Aoyagi S, Oryoji A, Nishi Y, Tanaka K, Kosuga K, Oishi K
Second Department of Surgery, Kurume University School of Medicine, Japan.
J Thorac Cardiovasc Surg. 1994 Dec;108(6):1021-9.
Between 1980 and 1992, 908 patients underwent single aortic (n = 178), single mitral (n = 577), or double aortic and mitral (n = 153) valve replacement with the St. Jude Medical valve at our hospital. There were 392 male patients and 516 female patients whose ages ranged from 1.2 to 74 years (mean, 52 years). The early mortality rate was 5.0% (45 patients). A 94% complete follow-up was accomplished for 863 patients who were discharged from the hospital (4682.3 patient-years). Sixty-nine of these patients died, for a late mortality rate of 8.0%. Fifty-two patients, including four patients (0.3%/100 patient-years) had anticoagulant-related hemorrhage, 4(0.1%/100 patient-years) had prosthetic valve endocarditis, 11 (0.2%/100 patient-years) had nonstructural valve dysfunction, and 16 (0.3%/100 patient-years) underwent reoperation. There were no structural valve failures in this series. The total number of valve-related deaths was 22. Of those patients who survived, 98% were in New York Heart Association functional class I or II at the date of the last follow-up. The probabilities of freedom from thromboembolism and anticoagulant-related hemorrhage at 10 years were 94% +/- 2% and 97% +/- 2% in aortic valve replacement, 89% +/- 2% and 98% +/- 4% in mitral valve replacement, and 89% +/- 6% and 92% +/- 6% in double valve replacement, respectively. Significant hemolysis related to the St. Jude Medical valve occurred in 8 of the 577 patients who received mitral valve replacement in our early experience, and modifying the valve orientation appeared to play an important role in reducing hemolysis. The event-free rate, including all complications and late deaths, at 10 years was 75% +/- 7%, 74% +/- 3%, and 81% +/- 6% in aortic valve replacement, mitral valve replacement, and double valve replacement, respectively. On the basis of these results, the St. Jude Medical valve seems to be an excellent mechanical valve in terms of durability and low thrombogenicity and remains our prosthetic valve of choice when valve replacement with a mechanical valve is indicated.
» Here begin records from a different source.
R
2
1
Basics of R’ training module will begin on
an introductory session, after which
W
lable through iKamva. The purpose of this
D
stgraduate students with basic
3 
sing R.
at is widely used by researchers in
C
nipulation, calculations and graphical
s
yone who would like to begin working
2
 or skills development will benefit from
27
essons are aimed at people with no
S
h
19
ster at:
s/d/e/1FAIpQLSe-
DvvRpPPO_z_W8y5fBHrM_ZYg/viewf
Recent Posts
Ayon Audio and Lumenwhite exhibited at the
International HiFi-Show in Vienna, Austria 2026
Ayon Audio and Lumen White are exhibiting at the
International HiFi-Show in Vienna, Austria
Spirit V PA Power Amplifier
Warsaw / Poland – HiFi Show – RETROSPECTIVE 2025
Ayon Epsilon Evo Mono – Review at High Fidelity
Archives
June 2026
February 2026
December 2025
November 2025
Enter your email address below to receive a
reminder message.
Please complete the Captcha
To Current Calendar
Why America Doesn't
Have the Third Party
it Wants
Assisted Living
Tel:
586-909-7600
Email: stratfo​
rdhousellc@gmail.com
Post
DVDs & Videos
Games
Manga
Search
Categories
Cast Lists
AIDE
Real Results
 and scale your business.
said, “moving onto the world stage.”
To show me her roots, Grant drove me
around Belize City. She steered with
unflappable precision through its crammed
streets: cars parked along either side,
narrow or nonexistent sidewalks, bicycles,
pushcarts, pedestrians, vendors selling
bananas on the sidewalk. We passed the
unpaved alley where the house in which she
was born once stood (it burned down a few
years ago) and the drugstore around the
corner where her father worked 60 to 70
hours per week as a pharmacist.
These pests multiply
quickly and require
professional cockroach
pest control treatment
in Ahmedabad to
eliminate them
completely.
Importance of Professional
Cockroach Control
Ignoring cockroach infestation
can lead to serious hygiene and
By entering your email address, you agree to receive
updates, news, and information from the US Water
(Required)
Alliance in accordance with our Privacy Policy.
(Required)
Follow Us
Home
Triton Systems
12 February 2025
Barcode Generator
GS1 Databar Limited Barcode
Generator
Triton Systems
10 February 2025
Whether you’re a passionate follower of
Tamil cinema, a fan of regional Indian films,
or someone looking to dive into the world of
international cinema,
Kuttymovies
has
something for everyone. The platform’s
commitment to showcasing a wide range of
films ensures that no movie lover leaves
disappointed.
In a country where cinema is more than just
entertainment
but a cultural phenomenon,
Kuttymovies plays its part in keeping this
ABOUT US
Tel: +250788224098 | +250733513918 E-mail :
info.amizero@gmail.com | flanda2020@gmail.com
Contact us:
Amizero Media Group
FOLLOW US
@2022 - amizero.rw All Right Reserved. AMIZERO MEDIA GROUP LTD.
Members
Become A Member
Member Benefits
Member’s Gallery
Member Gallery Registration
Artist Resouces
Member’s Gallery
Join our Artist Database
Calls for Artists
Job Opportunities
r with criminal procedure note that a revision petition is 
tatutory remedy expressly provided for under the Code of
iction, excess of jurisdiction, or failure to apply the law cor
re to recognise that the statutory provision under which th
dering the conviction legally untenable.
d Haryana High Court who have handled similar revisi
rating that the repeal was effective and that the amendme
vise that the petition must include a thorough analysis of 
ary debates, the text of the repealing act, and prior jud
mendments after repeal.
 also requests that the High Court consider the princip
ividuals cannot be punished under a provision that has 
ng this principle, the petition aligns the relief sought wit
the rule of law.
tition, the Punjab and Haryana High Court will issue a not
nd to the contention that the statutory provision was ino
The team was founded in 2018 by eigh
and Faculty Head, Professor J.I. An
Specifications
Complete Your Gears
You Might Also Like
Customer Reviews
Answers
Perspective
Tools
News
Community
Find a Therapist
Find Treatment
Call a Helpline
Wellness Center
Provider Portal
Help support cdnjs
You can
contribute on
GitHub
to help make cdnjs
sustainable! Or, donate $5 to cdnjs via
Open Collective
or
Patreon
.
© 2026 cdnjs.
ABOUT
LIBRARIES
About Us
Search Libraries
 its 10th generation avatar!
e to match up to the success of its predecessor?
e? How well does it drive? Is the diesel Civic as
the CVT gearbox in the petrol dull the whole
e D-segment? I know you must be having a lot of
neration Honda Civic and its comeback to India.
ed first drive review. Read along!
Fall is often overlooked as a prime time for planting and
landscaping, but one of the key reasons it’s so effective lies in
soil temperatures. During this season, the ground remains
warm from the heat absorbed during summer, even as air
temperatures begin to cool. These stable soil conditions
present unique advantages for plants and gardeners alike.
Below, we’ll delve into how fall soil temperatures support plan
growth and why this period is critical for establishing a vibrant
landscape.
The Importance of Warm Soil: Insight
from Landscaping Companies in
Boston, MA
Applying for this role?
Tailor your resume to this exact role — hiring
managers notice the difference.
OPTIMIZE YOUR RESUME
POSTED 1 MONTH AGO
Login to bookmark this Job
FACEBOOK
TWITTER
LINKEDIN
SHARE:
1980年至1992年间,我院908例患者接受了圣犹达医疗公司生产的瓣膜进行单主动脉瓣(n = 178)、单二尖瓣(n = 577)或双主动脉瓣和二尖瓣(n = 153)置换术。其中男性患者392例,女性患者516例,年龄范围为1.2岁至74岁(平均52岁)。早期死亡率为5.0%(45例患者)。对863例出院患者(4682.3患者年)进行了94%的完整随访。其中69例患者死亡,晚期死亡率为8.0%。52例患者(包括4例患者,0.3%/100患者年)发生抗凝相关出血,4例(0.1%/100患者年)发生人工瓣膜心内膜炎,11例(0.2%/100患者年)发生非结构性瓣膜功能障碍,16例(0.3%/100患者年)接受再次手术。本系列中未发生结构性瓣膜故障。瓣膜相关死亡总数为22例。在存活的患者中,98%在最后一次随访时处于纽约心脏协会功能分级I或II级。主动脉瓣置换术后10年无血栓栓塞和抗凝相关出血的概率分别为94%±2%和97%±2%,二尖瓣置换术后分别为89%±2%和98%±4%,双瓣膜置换术后分别为89%±6%和92%±6%。在我们早期的经验中,577例接受二尖瓣置换的患者中有8例发生了与圣犹达医疗瓣膜相关的明显溶血,改变瓣膜方向似乎在减少溶血方面起重要作用。主动脉瓣置换术、二尖瓣置换术和双瓣膜置换术10年的无事件发生率(包括所有并发症和晚期死亡)分别为75%±7%、74%±3%和81%±6%。基于这些结果,就耐久性和低血栓形成性而言,圣犹达医疗瓣膜似乎是一种优秀的机械瓣膜,当需要进行机械瓣膜置换时,它仍然是我们的首选人工瓣膜。